Repeat the records verbatim and leave the pictures out of your copy.

(Exercise data)

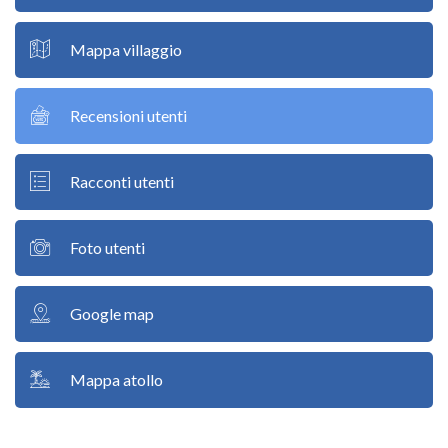
Mappa villaggio
Recensioni utenti
Racconti utenti
Foto utenti
Google map
Mappa atollo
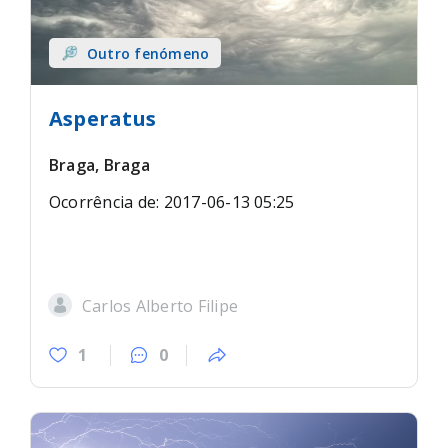
Outro fenómeno
Asperatus
Braga, Braga
Ocorrência de: 2017-06-13 05:25
Carlos Alberto Filipe
1
0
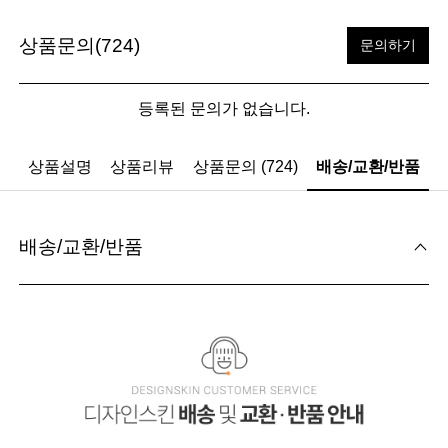
상품문의(724)
문의하기
등록된 문의가 없습니다.
상품설명
상품리뷰
상품문의 (724)
배송/교환/반품
배송/교환/반품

(End Exercise data)

• _Exercise response_
Mappa villaggio
Recensioni utenti
Racconti utenti
Foto utenti
Google map
Mappa atollo
Outro fenómeno
Asperatus
Braga, Braga
Ocorrência de: 2017-06-13 05:25
Carlos Alberto Filipe
1
0
상품문의(724)
문의하기
등록된 문의가 없습니다.
상품설명
상품리뷰
상품문의 (724)
배송/교환/반품
배송/교환/반품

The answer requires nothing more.